[TowerTalk] Porcupines and other wives tales

Jim Jarvis jimjarvis at verizon.net
Tue Jul 4 14:59:02 EDT 2006


I had tuned out on the water tower-omni antenna lightning protection,
and noticed the "porcupine" post.  Things morphed somewhat, I see.

To avoid forensic reading and proper attribution, let me say that
some folks have said some right things....and a few may underestimate
the problem or over-estimate the potential for remediation.

consider this exchange:

Just look up measured energy
> of
> a strike and compare it to the ability of the porcupine to dissipate this

The measured energy of the stike is not the point here. The point is to try
and prevent the charge build up to where the strike ocurrs.

-0-
The point (no pun intended) is to bleed off the
charge faster than the ground charge builds, whether it be moving into the
area, building up, or both.  If that charge is building on the object faster
than it can be bled off and a feeder is produced that connects then the
object will be hit.  When that strike ocurrs the current comes from an area
considerably larger than the tower and contains far more energy than would
have been available from the tower.

-0-

It's all well and good to try and bleed off charge via lightning rods...even
'fattened' ones like porcupines.  But those rods have a fixed ability to
handle
the discharge of an approaching charged cloud.  Lifetime of a porcupine with
a
direct strike is measured in nS.

Fast moving, highly charged clouds WILL overwhelm them.  There WILL be a
strike-leader,
and then a main strike.  It's only a question of when and how often.

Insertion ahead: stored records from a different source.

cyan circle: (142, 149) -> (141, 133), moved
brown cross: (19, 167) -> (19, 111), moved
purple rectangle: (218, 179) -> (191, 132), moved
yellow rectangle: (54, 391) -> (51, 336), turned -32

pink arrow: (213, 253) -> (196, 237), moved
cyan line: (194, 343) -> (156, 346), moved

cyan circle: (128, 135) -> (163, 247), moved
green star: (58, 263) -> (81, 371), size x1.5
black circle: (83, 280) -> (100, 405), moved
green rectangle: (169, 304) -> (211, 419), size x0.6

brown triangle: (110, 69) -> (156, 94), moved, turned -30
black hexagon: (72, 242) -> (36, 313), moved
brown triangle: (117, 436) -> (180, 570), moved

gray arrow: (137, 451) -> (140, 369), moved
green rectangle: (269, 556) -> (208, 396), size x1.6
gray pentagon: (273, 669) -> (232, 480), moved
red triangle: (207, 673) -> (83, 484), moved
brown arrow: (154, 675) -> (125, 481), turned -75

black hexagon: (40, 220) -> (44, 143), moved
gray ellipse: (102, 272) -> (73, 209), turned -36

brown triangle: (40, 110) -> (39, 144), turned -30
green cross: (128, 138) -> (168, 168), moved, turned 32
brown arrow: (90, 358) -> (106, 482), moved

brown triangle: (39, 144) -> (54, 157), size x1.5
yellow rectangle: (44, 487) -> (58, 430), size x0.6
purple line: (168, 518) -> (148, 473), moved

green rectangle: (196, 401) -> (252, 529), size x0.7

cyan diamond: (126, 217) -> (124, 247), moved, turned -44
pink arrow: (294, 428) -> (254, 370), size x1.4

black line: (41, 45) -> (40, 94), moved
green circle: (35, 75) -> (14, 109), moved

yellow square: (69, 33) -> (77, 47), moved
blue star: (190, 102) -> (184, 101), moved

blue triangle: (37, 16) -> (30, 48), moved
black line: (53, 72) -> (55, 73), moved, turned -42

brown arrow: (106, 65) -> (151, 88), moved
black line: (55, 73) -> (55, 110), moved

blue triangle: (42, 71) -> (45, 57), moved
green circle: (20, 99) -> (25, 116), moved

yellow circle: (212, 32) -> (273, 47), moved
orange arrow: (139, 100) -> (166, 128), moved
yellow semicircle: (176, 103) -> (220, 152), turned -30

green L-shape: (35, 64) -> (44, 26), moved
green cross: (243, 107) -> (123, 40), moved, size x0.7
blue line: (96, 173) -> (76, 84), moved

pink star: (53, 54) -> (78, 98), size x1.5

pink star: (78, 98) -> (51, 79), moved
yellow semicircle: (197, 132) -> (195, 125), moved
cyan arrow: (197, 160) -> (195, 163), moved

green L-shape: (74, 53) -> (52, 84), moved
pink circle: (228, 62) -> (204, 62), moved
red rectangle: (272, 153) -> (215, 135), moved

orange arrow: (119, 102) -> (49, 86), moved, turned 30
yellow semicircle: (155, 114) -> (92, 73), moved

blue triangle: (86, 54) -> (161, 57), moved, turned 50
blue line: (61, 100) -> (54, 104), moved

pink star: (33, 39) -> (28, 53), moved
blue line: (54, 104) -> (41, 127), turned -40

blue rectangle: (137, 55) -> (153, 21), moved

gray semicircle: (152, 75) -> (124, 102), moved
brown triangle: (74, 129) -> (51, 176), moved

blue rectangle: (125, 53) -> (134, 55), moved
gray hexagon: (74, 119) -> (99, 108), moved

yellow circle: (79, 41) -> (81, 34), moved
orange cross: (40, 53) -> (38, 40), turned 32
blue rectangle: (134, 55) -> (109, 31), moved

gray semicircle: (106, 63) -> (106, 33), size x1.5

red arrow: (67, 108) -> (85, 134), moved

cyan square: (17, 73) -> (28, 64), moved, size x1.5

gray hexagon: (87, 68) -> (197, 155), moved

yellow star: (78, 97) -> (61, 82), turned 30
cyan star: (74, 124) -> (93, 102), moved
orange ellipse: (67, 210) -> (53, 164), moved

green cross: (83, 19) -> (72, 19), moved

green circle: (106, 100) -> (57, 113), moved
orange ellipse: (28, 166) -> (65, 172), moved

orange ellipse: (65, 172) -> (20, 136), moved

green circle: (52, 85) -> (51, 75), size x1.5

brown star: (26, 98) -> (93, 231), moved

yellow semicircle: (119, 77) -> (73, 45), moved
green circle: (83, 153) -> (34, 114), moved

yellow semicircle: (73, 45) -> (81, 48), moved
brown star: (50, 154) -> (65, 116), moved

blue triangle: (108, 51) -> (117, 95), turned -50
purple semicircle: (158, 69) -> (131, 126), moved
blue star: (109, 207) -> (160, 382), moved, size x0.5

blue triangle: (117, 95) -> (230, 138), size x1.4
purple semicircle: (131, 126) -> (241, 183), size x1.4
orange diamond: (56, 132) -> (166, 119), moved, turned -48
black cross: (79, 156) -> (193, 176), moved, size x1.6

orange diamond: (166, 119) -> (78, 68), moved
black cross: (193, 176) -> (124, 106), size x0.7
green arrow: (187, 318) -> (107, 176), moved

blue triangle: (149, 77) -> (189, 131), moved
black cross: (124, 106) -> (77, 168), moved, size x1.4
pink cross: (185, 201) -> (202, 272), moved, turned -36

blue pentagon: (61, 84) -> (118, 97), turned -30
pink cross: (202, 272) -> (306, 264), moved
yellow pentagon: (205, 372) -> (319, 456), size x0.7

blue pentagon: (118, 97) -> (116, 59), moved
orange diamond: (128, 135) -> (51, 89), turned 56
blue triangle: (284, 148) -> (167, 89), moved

There is a reader of this reflector, who has observed approaching squalls
with strikes
cease striking, as they approached his multi-tower antenna field.  Even he
wouldn't assert
that he'd never been struck because of the extensive protection system.

There are too many variables in this problem to assert anything as
certain--except, in my
opinion, the liklihood that you'll be struck if you wait long enough.  Will
a topside lightning
rod..or multi-rod-porcupine statistically reduce the number of
strikes...probably.  Will it be
material?   Ya pays yer money and takes yer chances.

In my view, the upper antenna and all coax and control cables on the tower
are sacrificial.
Get the tower as far from structures as you can...ground well at the tower.
You can protect from
'secondary strikes', or induced current from a nearby primary strike, but
that's about it.
After that, it's just cleanup.

Be glad you're not on a sailboat at sea.  That problem is worse.  I've been
in the middle of a
super-cell, with cloud to cloud lightning arcing above us over a 10 mile
distance...instruments
and nav lights off...and all were blinking and banging full scale with the
strikes.  Subsequently
decided to keep a change of knickers in my sailing bag.